After Puri Mangkunegaran. I walked along Jalan Ronggowarsito for a while, and down Jalan A. Dahlan taking 'daily life' photographs along the way. I rested for a while near a restaurant in Jalan Yos Sudarso where we had had dinner the night before. The meal – fish, rice and vegetables – had cost only 9,000 rupiah (about 75 cents US). I wondered why there were no backpackers in Solo, because this would be a very cheap town for them to visit. Maybe it is because of Solo's reputation as a 'bad town' with links to extremist groups like Jemaah Islamiah and the memory of the riots of 1998 when mobs went on a rampage through the city, looting and burning shops. But it's a quiet city right now.

By now it was getting very hot, so I hailed another tricycle to take me to the Mesjid Agung – the largest mosque in Solo. It was only a short trip, and the driver had agreed to take me for 8,000 rupiah, but when we got there he demanded 20,000, and got very angry when I wouldn't pay him more than 8,000. He actually took 10,000 off me because he claimed he didn't have any change for 10,000. So there was at least one 'bad apple' amongst Solo's tricycle drivers.

The next tricycle driver was much more accommodating, agreeing to take me to the Pasar Gede for 8,000 rupiah. That was only about a kilometre away, but he was an old man, and his tricycle wasn't in the best of condition, so I gave him 10,000 when we reached the market.

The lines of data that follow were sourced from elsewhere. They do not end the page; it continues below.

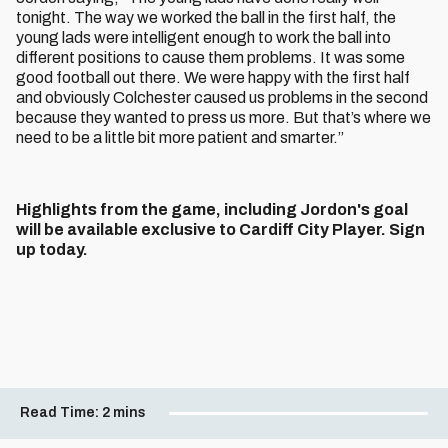
tonight. The way we worked the ball in the first half, the
young lads were intelligent enough to work the ball into
different positions to cause them problems. It was some
good football out there. We were happy with the first half
and obviously Colchester caused us problems in the second
because they wanted to press us more. But that’s where we
need to be a little bit more patient and smarter.”
Highlights from the game, including Jordon's goal
will be available exclusive to Cardiff City Player. Sign
up today.
Read Time:
2 mins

Pasar Gede is Solo's largest undercover market and had many stalls selling local fruits and vegetables:


I tried some of the local salak palm fruits, which were much tastier than the Malaysian variety:


The market was not just selling produce, but meat, poultry and fish as well, but the lack of refrigeration would make me hesitant to buy anything from those sections:


There was quite a lot of food being prepared on stalls within and around the market too. One stall that had a lot of customers waiting was this one just outside one of the side entrances. I don't know what the man was deep frying (gourds or cassava maybe?) but it looked to be very popular given all the people patiently waiting. Whatever it was, it didn't look very healthy though!


After Pasar Gede I took another tricycle down to one of the modern air-conditioned shopping centres to buy some batik shirts (half the price of shirts in Malaysia). When I had finished there I discovered I had a problem getting back to the Alang Alang Cafe because none of the tricycle drivers had heard of it, and none of them wanted to take me, not knowing where they were going. So instead I decided to take a tricycle to cafe called Rocketz that I had seen along Jalan Slamet Riyadi the previous day where I had an espresso (yes, even Solo has an espresso placethese days!) and a memorable lunch – memorable because halfway through the meal I noticed something moving in my broccoli. It had several small yellow caterpillars wriggling around in it. I wondered how many I had already swallowed!